HUNDREDS of jobs are on the line today as anxious workers wait for the announcement that could signal the end for a Hampshire rail depot.

A week ago, the debt-laden engineering giant Alstom, which runs the Campbell Road works, dropped the bombshell news that it was reviewing the future of the Eastleigh site, along with three others in the UK.

About 550 workers would be out of their jobs - 450 staff and 100 contractors - if they decide to axe the Eastleigh plant.

Yesterday, Alstom management and senior union officials were locked in crunch talks to work out a cost-cutting plan acceptable to both sides, with the company's Eastleigh, Glasgow, Preston and Wolverton sites under the microscope.

Last night, Alstom managers were keeping tight-lipped and trade union representatives were playing their cards close to their chests.

It is believed that the news will be broken to workers at mass meetings today before it is released to the wider public.

But fears are growing that the Eastleigh railway depot, which for decades has provided the town with its economic lifeblood, could be mothballed or closed by the French-owned engineering giant which built Southampton's £550m Queen Mary 2.

A source close to the workforce said: "There is a lot of gloom and doom in the works. Many of them are fearing the worst.

"They have been kept on tenterhooks for a week.
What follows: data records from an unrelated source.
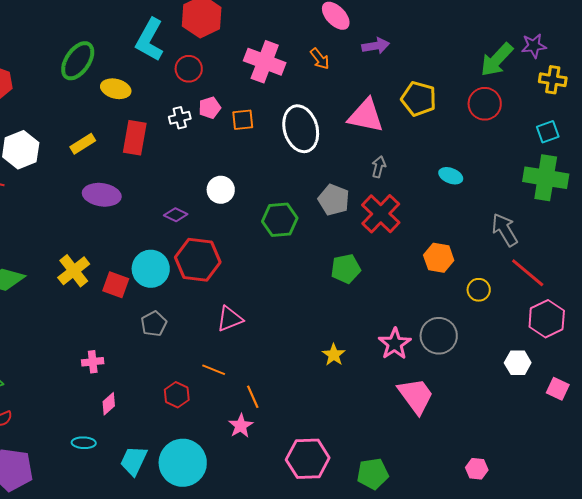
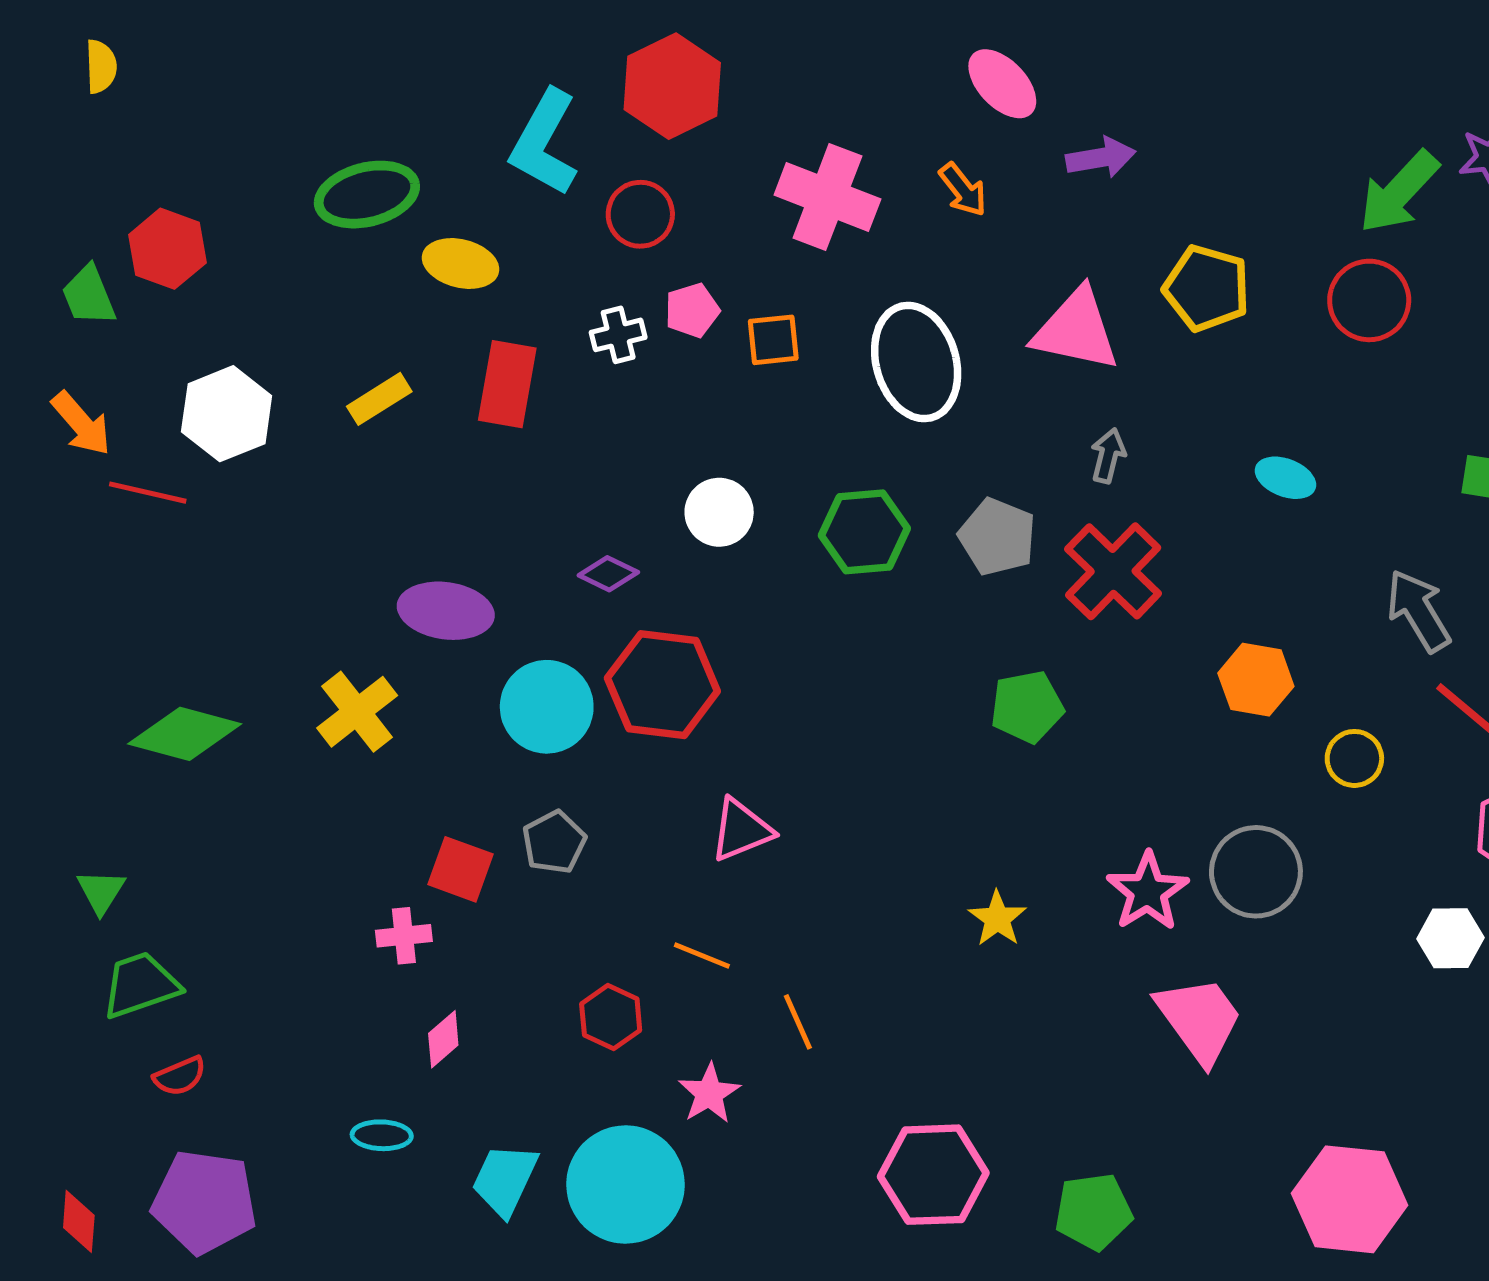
green ellipse: (78, 61) -> (367, 195), turned 42
purple ellipse: (102, 195) -> (446, 611), moved
green hexagon: (280, 220) -> (864, 532), moved
red square: (116, 285) -> (461, 869), moved
pink star: (241, 426) -> (709, 1093), moved
pink hexagon: (477, 469) -> (1350, 1199), size x2.0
It puts a lot of pressure and strain on people and it is not a nice way to go into Christmas and the new year."

If the axe falls on the Eastleigh works it would mean that the town's link with the railways, which goes back more than 100 years, would finally be severed.

The loss of railway jobs would be the latest manufacturing blow to the town, which only a few months ago was hit with the news that the Mr Kipling cake-making factory - also synonymous with the town - would shut at the end of next year, with the loss of 423 jobs.

Eastleigh is still affectionately known as the "railway town" because its roots are embedded in the industry.

Without the railways there simply would not have been an Eastleigh. The town is world famous for building fire-eating locomotive legends such as King Arthur and Lord Nelson.